Case Presentation: 80 year-old-male with past medical history of hypertension, coronary artery disease, chronic systolic heart failure, diabetes mellitus type 2, chronic kidney disease stage 2 presented with acute onset of constant vertigo for 1 day. Patient had a history of intermittent moderate vertigo for 20 years, controlled on meclizine. However, at this presentation, patient’s vertigo was severe and constant, associated with vomiting, and did not improve with meclizine. Upon initial evaluation, CT head showed a left cerebello-pontine angle 1.3 cm mass suggestive of a meningioma or schwannoma. Outpatient records indicated this mass was stable for at least 3 years. Patient’s worsening vertigo was initially attributed to this mass and treatment with meclizine or benzodiazepines did not improve his symptoms. Laboratory data was remarkable for hemoglobin of 9.0 gm/dLand creatinine of 1.62 mg/dL. Total protein was 10.0 gm/dL and albumin was 3.4 g/dL, giving an elevated paraprotein gap of 6.4 g/dL. Further work-up of the elevated paraprotein-gap revealed an M-spike of 1.6 g/dL, IgM kappa band identification on immunofixation, and an elevated viscosity level of 6.5. This prompted a bone marrow biopsy, which was consistent with Waldenström Macroglobulinemia. Patient was started on plasmapharesis, with a decrease of his viscosity level to 2.3 and resolution of his vertigo

Discussion: Waldenström Macroglobulinemia (WM) is a low-grade B-cell clonal disorder characterized by lymphoplasmacytic lymphoma in the bone marrow and an IgM monoclonal gammopathy in the blood. It is a rare disorder with an incidence of 3 per million people per year, and a median age of diagnosis at 70 years. Patients with WM can present with various symptoms which can be related to either bone marrow involvement (B symptoms, anemia, lymphadenopathy, hepatosplenomegaly) or to the effects of the IgM para-protein (blurry vision, headaches, cardiac ischemia, peripheral neuropathy, renal insufficiency, diarrhea). Diagnosis requires IgM monoclonal gammopathy, a bone marrow with at least 10% infiltration by small lymphocytes with lymphoplasmacytic features or lymphoplasmacytic lymphoma, and an immunophenotype typical for WM. First-line therapies for WM include single-agent alkylators or nucleoside analogs. Hyperviscosity syndrome can be treated with plasmapheresis. A single volume of plasmapheresis can decrease the serum viscosity by up to 60%.
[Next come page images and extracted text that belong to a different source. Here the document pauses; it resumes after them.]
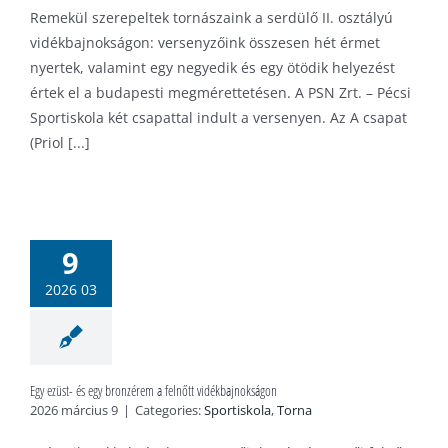
Remekül szerepeltek tornászaink a serdülő II. osztályú
vidékbajnokságon: versenyzőink összesen hét érmet
nyertek, valamint egy negyedik és egy ötödik helyezést
értek el a budapesti megmérettetésen. A PSN Zrt. – Pécsi
Sportiskola két csapattal indult a versenyen. Az A csapat
(Priol [...]
züst- és egy
onzérem a
9
felnőtt
bajnokságon
2026 03
tiskola
Torna
Egy ezüst- és egy bronzérem a felnőtt vidékbajnokságon
2026 március 9
|
Categories:
Sportiskola
,
Torna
Our patient presented with acute on chronic vertigo and the initial etiology was falsely determined to be a stable cerebello-pontine mass. However, a work-up of patient’s elevated paraprotein gap revealed an alternative diagnosis of WM associated with hyperviscosity. This was more consistent with the patient’s acute presentation.

Conclusions: An acute change in neurological status, along with an elevated paraprotein gap should prompt concern for hyperviscosity syndrome. This case highlights the harmful consequences of anchoring to a diagnosis, and the importance of recognizing the various presentations of WM.